Blahyi, who is a year or two younger than me, lives today in greater Monrovia and is a Christian preacher with hundreds of followers. His notoriety in the West, in the electronic age, has brought a constant stream of vociferous criticism, which leads to a daily exercise in tru
th and reconciliation on his part. “Most of the time they get me on Facebook, they see me on Facebook. They ask me to be their friends, only to insult me,” he said to the television crew of VICE News in 2013. “And I keep telling them that they would have never known if I never said it. There are a lot of people today who did worse than me, and they are in the government. They are holding national seats. And the nation accepts them like that. And they see them as heroes.” It is not merely the nation that accepts such a simplified version of the story. It is much of the world community.
The third, and perhaps most important, consequence of the Civil War is that almost every person in my midst on that Sunday in Gbarnga had seen those days. What did they do to survive? What did they do to others to survive?

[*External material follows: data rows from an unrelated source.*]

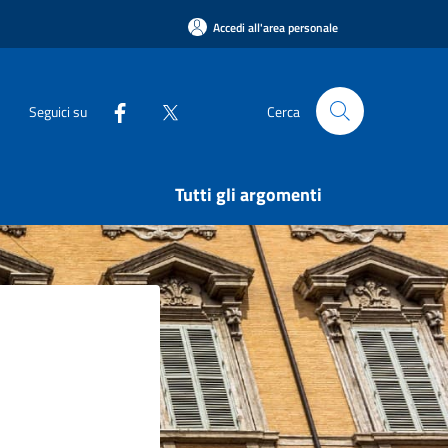
Accedi all'area personale
Seguici su
Cerca
Tutti gli argomenti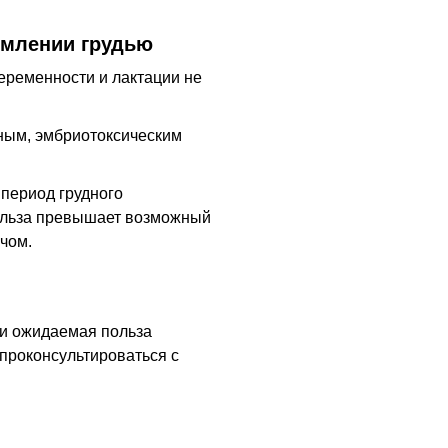
рмлении грудью
еременности и лактации не
ным, эмбриотоксическим
период грудного
ольза превышает возможный
чом.
ли ожидаемая польза
проконсультироваться с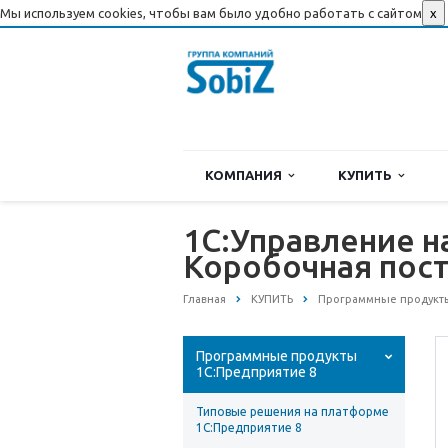
Мы используем cookies, чтобы вам было удобно работать с сайтом
x
КОМПАНИЯ
КУПИТЬ
1С:Управление н
Коробочная пос
Главная
КУПИТЬ
Программные продукты
Программные продукты
1С:Предприятие 8
Типовые решения на платформе
1С:Предприятие 8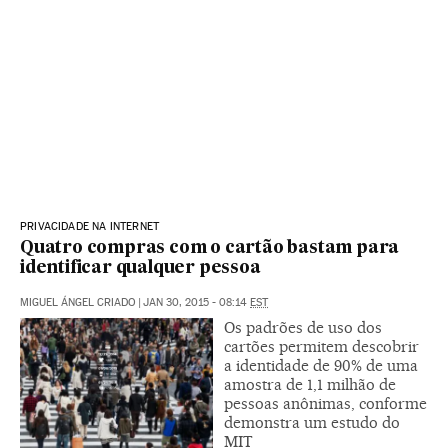
PRIVACIDADE NA INTERNET
Quatro compras com o cartão bastam para
identificar qualquer pessoa
MIGUEL ÁNGEL CRIADO
|
JAN 30, 2015 - 08:14
EST
Os padrões de uso dos
cartões permitem descobrir
a identidade de 90% de uma
amostra de 1,1 milhão de
pessoas anônimas, conforme
demonstra um estudo do
MIT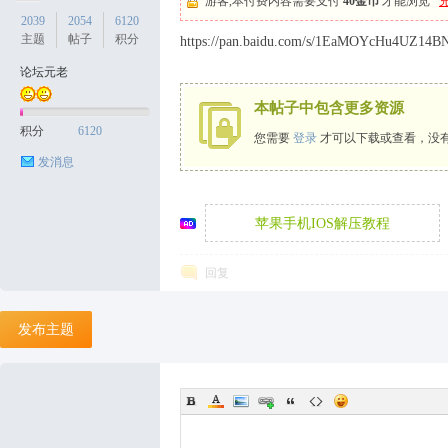
游客,本付费内容需要支付
40金币
才能浏览
2039
2054
6120
主题
帖子
积分
https://pan.baidu.com/s/1EaMOYcHu4UZ14
论坛元老
天
本帖子中包含更多资源
积分
6120
您需要
登录
才可以下载或查看，没
发消息
苹果手机IOS解压教程
回复
丝
发布主题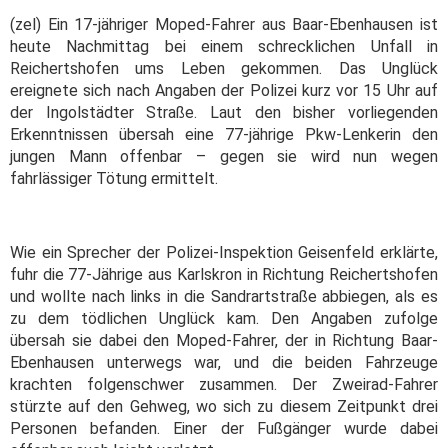
(zel) Ein 17-jähriger Moped-Fahrer aus Baar-Ebenhausen ist
heute Nachmittag bei einem schrecklichen Unfall in
Reichertshofen ums Leben gekommen. Das Unglück
ereignete sich nach Angaben der Polizei kurz vor 15 Uhr auf
der Ingolstädter Straße. Laut den bisher vorliegenden
Erkenntnissen übersah eine 77-jährige Pkw-Lenkerin den
jungen Mann offenbar – gegen sie wird nun wegen
fahrlässiger Tötung ermittelt.
Wie ein Sprecher der Polizei-Inspektion Geisenfeld erklärte,
fuhr die 77-Jährige aus Karlskron in Richtung Reichertshofen
und wollte nach links in die Sandrartstraße abbiegen, als es
zu dem tödlichen Unglück kam. Den Angaben zufolge
übersah sie dabei den Moped-Fahrer, der in Richtung Baar-
Ebenhausen unterwegs war, und die beiden Fahrzeuge
krachten folgenschwer zusammen. Der Zweirad-Fahrer
stürzte auf den Gehweg, wo sich zu diesem Zeitpunkt drei
Personen befanden. Einer der Fußgänger wurde dabei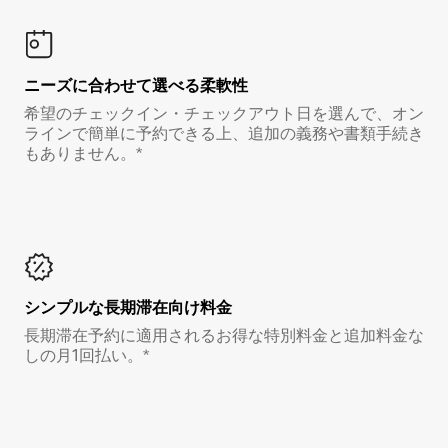
ニーズに合わせて選べる柔軟性
希望のチェックイン・チェックアウト日を選んで、オン
ラインで簡単に予約できる上、追加の義務や書類手続き
もありません。*
シンプルな長期滞在向け料金
長期滞在予約に適用されるお得な特別料金と追加料金な
しの月1回払い。*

And how would that affect their interpretation of Pastor Segbee’s homily, and of the Book of Revelation itself?
*
During the time I had been contemplating the meaning of Revelation in Gbarnga, a more hopeful event was taking place at the ETU. Over the weeks that I had been working there, a host of dignitaries, from prominent Liberian politicians to U.S. Army generals and Navy admirals to leaders in global health, to say nothing of a bevy of journalists from around the world, had visited the Bong facility, meeting with Sean and Pranav to discuss the manner by which they had gotten the ETU up and running, and thus far had been doing so with a fair amount of success. But that Sunday, the biggest VIP of all showed up for a tour: Samantha Power, the U.S. ambassador to the United Nations. It was going to be a big media day for IMC. I was perfectly happy to avoid the circus, although I did feel more than a little regret at not being able to meet Power, for she had become something of a hero to me over the preceding few months.